[About this exercise]: Would you please copy every line from the records that contains the word "Tulip天宇金熙全套房公寓酒店"?

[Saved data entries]
___
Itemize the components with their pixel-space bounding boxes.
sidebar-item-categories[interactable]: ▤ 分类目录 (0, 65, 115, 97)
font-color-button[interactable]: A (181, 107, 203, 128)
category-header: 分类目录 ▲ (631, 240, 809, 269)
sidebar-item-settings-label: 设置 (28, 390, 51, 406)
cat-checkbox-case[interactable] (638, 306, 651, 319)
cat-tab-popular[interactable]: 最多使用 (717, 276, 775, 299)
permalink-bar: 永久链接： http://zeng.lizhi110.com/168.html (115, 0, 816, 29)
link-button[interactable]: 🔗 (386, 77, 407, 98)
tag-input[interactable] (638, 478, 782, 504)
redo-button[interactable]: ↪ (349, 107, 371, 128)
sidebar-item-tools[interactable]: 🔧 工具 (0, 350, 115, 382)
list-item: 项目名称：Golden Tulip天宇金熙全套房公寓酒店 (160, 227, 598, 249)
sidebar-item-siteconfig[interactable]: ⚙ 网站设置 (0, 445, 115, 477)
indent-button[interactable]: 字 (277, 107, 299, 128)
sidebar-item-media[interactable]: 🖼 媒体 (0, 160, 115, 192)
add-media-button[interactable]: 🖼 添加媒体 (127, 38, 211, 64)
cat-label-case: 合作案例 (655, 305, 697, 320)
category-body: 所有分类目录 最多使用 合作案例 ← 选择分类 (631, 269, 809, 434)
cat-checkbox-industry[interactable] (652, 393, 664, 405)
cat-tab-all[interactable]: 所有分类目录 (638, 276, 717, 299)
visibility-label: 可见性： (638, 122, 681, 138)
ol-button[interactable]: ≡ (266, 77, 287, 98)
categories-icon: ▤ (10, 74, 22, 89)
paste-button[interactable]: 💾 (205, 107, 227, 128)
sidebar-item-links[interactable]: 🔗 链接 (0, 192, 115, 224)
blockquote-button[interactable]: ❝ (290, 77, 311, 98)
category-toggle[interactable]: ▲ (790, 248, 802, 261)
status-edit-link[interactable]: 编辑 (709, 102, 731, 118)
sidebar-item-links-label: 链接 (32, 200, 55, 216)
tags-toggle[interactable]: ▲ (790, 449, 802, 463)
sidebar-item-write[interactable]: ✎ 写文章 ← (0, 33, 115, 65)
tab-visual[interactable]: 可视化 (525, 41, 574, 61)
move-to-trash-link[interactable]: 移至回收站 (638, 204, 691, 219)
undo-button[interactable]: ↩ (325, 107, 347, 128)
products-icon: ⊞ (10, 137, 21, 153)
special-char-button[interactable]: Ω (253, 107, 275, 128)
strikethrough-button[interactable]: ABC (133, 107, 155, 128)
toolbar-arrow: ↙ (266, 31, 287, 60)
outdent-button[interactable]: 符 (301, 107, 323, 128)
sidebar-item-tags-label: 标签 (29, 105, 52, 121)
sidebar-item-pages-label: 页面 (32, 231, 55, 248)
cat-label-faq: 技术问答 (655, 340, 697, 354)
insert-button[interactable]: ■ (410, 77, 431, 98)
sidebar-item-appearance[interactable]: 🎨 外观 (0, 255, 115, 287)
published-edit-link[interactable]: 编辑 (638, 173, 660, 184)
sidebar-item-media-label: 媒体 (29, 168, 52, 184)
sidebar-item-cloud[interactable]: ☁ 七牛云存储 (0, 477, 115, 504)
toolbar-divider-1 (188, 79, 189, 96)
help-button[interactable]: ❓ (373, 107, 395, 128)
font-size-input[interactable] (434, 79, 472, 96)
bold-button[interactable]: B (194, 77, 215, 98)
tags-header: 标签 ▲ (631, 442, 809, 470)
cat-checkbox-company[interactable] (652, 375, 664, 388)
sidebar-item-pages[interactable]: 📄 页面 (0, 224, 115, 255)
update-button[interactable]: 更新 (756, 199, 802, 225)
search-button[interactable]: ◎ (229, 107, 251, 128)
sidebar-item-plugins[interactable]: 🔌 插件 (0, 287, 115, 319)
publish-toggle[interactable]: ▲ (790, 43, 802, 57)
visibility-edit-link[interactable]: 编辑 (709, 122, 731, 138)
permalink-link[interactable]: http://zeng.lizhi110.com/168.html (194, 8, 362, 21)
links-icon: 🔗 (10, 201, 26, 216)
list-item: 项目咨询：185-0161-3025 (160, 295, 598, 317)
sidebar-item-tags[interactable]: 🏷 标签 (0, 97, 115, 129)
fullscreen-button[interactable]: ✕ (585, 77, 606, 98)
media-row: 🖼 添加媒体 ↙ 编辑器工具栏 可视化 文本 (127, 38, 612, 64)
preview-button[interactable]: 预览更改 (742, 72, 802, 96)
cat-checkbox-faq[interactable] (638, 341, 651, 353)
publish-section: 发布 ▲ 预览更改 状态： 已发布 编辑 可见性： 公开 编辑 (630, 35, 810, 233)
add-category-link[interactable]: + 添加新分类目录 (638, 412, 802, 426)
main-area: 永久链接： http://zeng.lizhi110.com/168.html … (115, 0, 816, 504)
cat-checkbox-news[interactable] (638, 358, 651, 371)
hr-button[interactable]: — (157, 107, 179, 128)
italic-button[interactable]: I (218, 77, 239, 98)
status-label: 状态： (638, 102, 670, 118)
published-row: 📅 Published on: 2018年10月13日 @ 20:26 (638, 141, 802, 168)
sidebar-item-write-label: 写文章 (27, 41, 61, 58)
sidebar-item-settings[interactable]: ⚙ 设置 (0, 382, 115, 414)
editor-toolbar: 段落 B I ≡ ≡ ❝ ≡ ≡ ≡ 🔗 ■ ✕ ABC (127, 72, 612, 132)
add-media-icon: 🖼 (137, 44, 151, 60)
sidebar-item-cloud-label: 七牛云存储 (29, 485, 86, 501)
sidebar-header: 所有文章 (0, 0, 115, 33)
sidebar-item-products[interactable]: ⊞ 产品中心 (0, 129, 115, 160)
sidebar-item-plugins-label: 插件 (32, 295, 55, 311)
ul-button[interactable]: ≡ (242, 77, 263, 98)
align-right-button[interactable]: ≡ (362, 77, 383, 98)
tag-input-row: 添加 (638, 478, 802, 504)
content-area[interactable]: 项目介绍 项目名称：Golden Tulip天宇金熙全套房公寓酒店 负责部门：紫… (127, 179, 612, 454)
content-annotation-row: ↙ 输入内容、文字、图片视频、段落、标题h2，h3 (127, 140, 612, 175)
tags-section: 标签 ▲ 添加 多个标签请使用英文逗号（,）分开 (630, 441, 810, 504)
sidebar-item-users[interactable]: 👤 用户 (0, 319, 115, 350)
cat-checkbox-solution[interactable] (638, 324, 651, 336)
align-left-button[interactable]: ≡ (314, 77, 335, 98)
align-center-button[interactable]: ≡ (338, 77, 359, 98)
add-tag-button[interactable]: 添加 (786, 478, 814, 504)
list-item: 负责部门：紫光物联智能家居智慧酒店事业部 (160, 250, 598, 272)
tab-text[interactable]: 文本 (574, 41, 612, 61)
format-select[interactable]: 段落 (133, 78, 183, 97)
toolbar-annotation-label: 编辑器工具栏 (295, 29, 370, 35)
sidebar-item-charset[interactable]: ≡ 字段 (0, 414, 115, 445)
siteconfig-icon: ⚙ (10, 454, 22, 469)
___
[Result for this exercise]:
list-item: 项目名称：Golden Tulip天宇金熙全套房公寓酒店 (160, 227, 598, 249)
content-area[interactable]: 项目介绍 项目名称：Golden Tulip天宇金熙全套房公寓酒店 负责部门：紫… (127, 179, 612, 454)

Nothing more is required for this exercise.